Stored records:

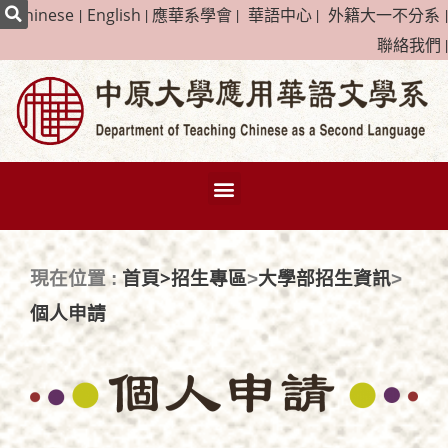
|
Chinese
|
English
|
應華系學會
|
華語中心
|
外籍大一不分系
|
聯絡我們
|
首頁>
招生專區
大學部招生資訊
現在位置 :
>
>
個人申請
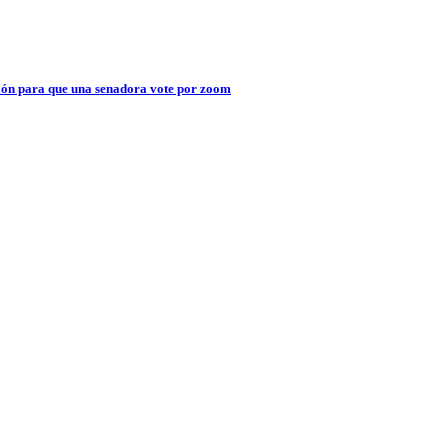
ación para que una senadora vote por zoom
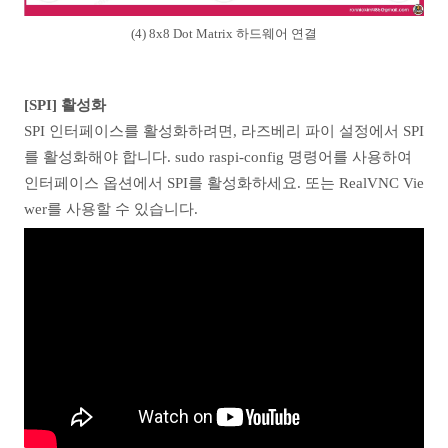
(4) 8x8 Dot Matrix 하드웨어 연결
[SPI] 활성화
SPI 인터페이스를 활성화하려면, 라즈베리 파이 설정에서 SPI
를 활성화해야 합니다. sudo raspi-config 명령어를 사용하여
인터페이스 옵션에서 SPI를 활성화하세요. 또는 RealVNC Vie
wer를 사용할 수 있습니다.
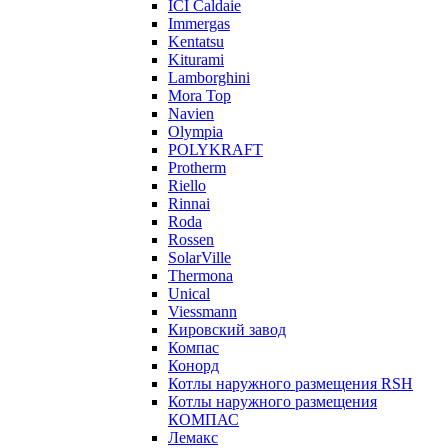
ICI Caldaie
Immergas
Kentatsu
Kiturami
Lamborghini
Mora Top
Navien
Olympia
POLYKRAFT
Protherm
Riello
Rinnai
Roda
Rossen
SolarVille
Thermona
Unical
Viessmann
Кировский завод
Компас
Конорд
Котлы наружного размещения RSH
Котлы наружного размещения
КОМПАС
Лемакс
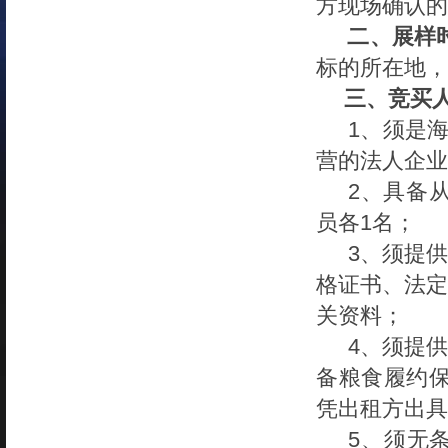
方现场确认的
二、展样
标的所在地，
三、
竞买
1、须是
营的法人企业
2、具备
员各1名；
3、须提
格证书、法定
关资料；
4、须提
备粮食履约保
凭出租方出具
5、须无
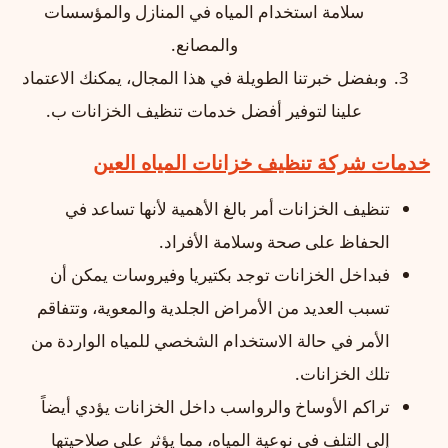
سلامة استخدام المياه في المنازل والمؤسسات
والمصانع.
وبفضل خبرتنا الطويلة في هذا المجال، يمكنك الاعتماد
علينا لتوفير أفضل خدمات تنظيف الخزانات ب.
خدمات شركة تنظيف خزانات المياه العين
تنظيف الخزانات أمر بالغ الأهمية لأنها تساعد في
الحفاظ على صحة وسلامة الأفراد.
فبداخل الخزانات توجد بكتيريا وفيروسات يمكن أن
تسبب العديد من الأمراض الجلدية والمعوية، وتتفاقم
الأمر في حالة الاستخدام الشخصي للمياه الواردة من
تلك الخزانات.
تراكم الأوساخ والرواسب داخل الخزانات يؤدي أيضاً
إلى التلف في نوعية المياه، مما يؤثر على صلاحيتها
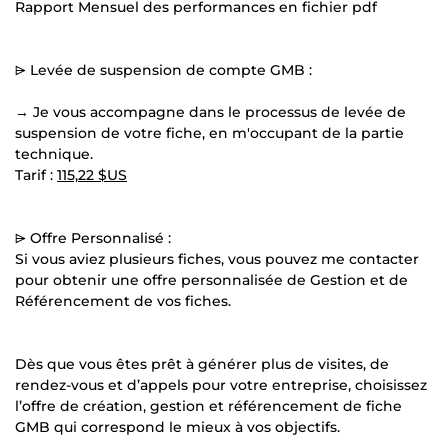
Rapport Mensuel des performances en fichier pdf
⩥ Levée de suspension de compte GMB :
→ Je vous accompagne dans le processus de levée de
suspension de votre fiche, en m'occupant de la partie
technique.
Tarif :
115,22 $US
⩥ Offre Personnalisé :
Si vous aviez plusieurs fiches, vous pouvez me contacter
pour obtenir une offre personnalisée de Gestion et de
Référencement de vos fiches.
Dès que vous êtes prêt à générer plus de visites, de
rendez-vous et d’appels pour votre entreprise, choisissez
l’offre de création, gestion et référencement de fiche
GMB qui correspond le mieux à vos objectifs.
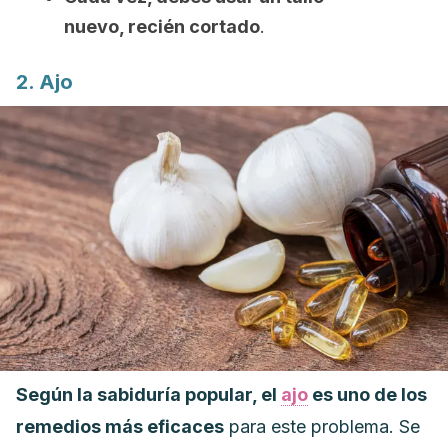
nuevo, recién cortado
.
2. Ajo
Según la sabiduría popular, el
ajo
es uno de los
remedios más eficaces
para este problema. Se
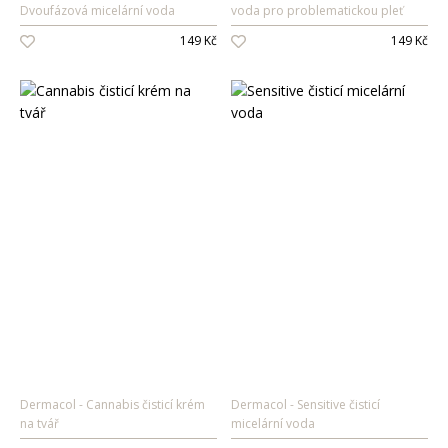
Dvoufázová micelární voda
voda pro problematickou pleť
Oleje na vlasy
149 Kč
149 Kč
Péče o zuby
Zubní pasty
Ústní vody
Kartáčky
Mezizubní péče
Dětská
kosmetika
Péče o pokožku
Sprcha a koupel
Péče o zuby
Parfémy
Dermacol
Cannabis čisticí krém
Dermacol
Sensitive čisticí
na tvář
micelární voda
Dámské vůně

- _What you should do_:
The data above must be written out again word for word, without its pictures.

- _Task output_:
|
Chinese
|
English
|
應華系學會
|
華語中心
|
外籍大一不分系
|
聯絡我們
|
首頁>
招生專區
大學部招生資訊
現在位置 :
>
>
個人申請
ación para que una senadora vote por zoom
(4) 8x8 Dot Matrix 하드웨어 연결
[SPI] 활성화
SPI 인터페이스를 활성화하려면, 라즈베리 파이 설정에서 SPI
를 활성화해야 합니다. sudo raspi-config 명령어를 사용하여
인터페이스 옵션에서 SPI를 활성화하세요. 또는 RealVNC Vie
wer를 사용할 수 있습니다.
ICI Caldaie
Immergas
Kentatsu
Kiturami
Lamborghini
Mora Top
Navien
Olympia
POLYKRAFT
Protherm
Riello
Rinnai
Roda
Rossen
SolarVille
Thermona
Unical
Viessmann
Кировский завод
Компас
Конорд
Котлы наружного размещения RSH
Котлы наружного размещения
КОМПАС
Лемакс
方现场确认的
二、展样
标的所在地，
三、
竞买
1、须是
营的法人企业
2、具备
员各1名；
3、须提
格证书、法定
关资料；
4、须提
备粮食履约保
凭出租方出具
5、须无
سلامة استخدام المياه في المنازل والمؤسسات
والمصانع.
وبفضل خبرتنا الطويلة في هذا المجال، يمكنك الاعتماد
علينا لتوفير أفضل خدمات تنظيف الخزانات ب.
خدمات شركة تنظيف خزانات المياه العين
تنظيف الخزانات أمر بالغ الأهمية لأنها تساعد في
الحفاظ على صحة وسلامة الأفراد.
فبداخل الخزانات توجد بكتيريا وفيروسات يمكن أن
تسبب العديد من الأمراض الجلدية والمعوية، وتتفاقم
الأمر في حالة الاستخدام الشخصي للمياه الواردة من
تلك الخزانات.
تراكم الأوساخ والرواسب داخل الخزانات يؤدي أيضاً
إلى التلف في نوعية المياه، مما يؤثر على صلاحيتها
Rapport Mensuel des performances en fichier pdf
⩥ Levée de suspension de compte GMB :
→ Je vous accompagne dans le processus de levée de
suspension de votre fiche, en m'occupant de la partie
technique.
Tarif :
115,22 $US
⩥ Offre Personnalisé :
Si vous aviez plusieurs fiches, vous pouvez me contacter
pour obtenir une offre personnalisée de Gestion et de
Référencement de vos fiches.
Dès que vous êtes prêt à générer plus de visites, de
rendez-vous et d’appels pour votre entreprise, choisissez
l’offre de création, gestion et référencement de fiche
GMB qui correspond le mieux à vos objectifs.
nuevo, recién cortado
.
2. Ajo
Según la sabiduría popular, el
ajo
es uno de los
remedios más eficaces
para este problema. Se
Dvoufázová micelární voda
voda pro problematickou pleť
Oleje na vlasy
149 Kč
149 Kč
Péče o zuby
Zubní pasty
Ústní vody
Kartáčky
Mezizubní péče
Dětská
kosmetika
Péče o pokožku
Sprcha a koupel
Péče o zuby
Parfémy
Dermacol
Cannabis čisticí krém
Dermacol
Sensitive čisticí
na tvář
micelární voda
Dámské vůně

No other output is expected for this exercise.